Step 6: Wiping Cache And Data [Caution: Substantial data deleted]
Again, the free version of CCleaner is good enough to get the job done. Install and run it, choose the ‘Cleaner’ tab, and check all the boxes in ‘Windows’ and ‘Applications’. Hit the ‘Analyze’ button, which should take a few minutes. Once the analysis is complete, click ‘Run Cleaner’. This wipes out a lot of important data, including temporary files, browser cookies and information, etc.
Then go to the ‘Registry’ tab, make sure all the boxes are checked and hit ‘Scan for Issues’. Once the scan is done, select all the items and click ‘Fix Selected Issues’.
Next, go to the ‘Tools’ tab. The ‘Uninstall’ sub-tab should be empty, except for Ccleaner itself and Revo Uninstaller, since you removed all the other software through Revo. The ‘Startup’ tab might still have some entries, so select and delete each of these. Do the same for System Restore to remove all the restore points you have saved.
Drive Wiper is a good option, but we have something better in the form of Complete Data Wipe.

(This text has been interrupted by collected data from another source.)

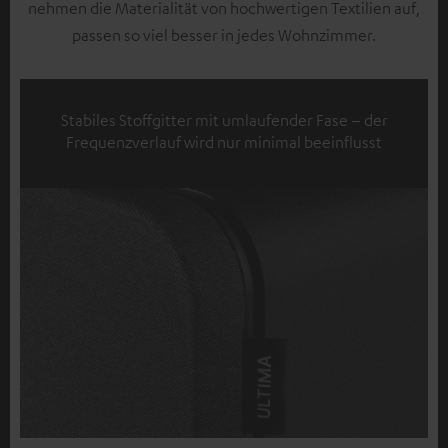
nehmen die Materialität von hochwertigen Textilien auf,
passen so viel besser in jedes Wohnzimmer.
Stabiles Stoffgitter mit umlaufender Fase – der
Frequenzverlauf wird nur minimal beeinflusst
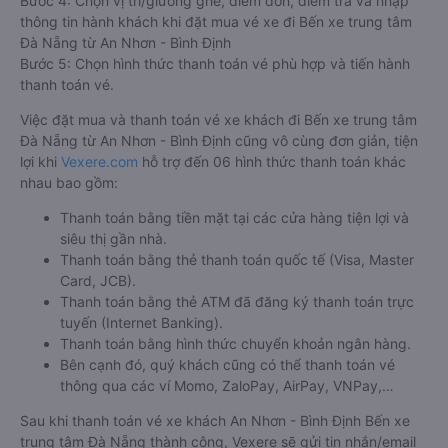
Bước 4: Chọn vị trí/giường ghế, điểm đón, điểm trả và nhập
thông tin hành khách khi đặt mua vé xe đi Bến xe trung tâm
Đà Nẵng từ An Nhơn - Bình Định
Bước 5: Chọn hình thức thanh toán vé phù hợp và tiến hành
thanh toán vé.
Việc đặt mua và thanh toán vé xe khách đi Bến xe trung tâm
Đà Nẵng từ An Nhơn - Bình Định cũng vô cùng đơn giản, tiện
lợi khi
Vexere.com
hỗ trợ đến 06 hình thức thanh toán khác
nhau bao gồm:
Thanh toán bằng tiền mặt tại các cửa hàng tiện lợi và
siêu thị gần nhà.
Thanh toán bằng thẻ thanh toán quốc tế (Visa, Master
Card, JCB).
Thanh toán bằng thẻ ATM đã đăng ký thanh toán trực
tuyến (Internet Banking).
Thanh toán bằng hình thức chuyển khoản ngân hàng.
Bên cạnh đó, quý khách cũng có thể thanh toán vé
thông qua các ví Momo, ZaloPay, AirPay, VNPay,…
Sau khi thanh toán vé xe khách An Nhơn - Bình Định Bến xe
trung tâm Đà Nẵng thành công, Vexere sẽ gửi tin nhắn/email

Step 7: Deleting Personal Data [Extreme Caution: Major Data Delete]
Once again, I hope you have backed up all your important data because this step is going to get rid of everything you have stored on your hard drive.
Install and run Complete Data Wipe, and go to File -> New Task [Ctrl+N]. The ‘Files In Folder’ option is all we will deal with here. If you have multiple partitions, then choose every partition apart from C Drive. Then open C Drive and choose every folder apart from ‘Windows’. Once all of these appear in the Complete Data Wipe list, go to Task -> Run All [Ctrl+Alt+R]. It takes a fair bit of time, but Complete Wipe Data will shred and delete all your files in a way that even recovery programs like Recuva can’t put the files back together again.
Step 8: Deleting Windows Settings [Caution: Settings Delete]
Finally, it’s time to take out a few items deeply rooted into Windows.
First, the network connections. Windows stores WiFi passwords so you don’t have to type them each time. Go to the ‘Network and Sharing Center’ in Control Panel, and click ‘Manage Network Connections’ in the left panel. Right-click every network listed there, and choose ‘Remove Network’.
Second, it’s time to delete all the user accounts. Before you start, make sure you log off and log back in as the default Administrator. Next, hit the Start button, type ‘User Accounts’ and hit Enter. Click ‘Manage another account’ in the options. Choose any account apart the Administrator you are currently operating and delete the account. When it asks where to keep or delete files, choose Delete Files.
This is a bit paranoid, but just in case you want to be really, really, really sure all your data is wiped clean, I’d recommend you run Step 7 one more time at this point.
And just like that, you’re done! Reboot once and make sure all the data is gone. Time to resell/recycle that PC!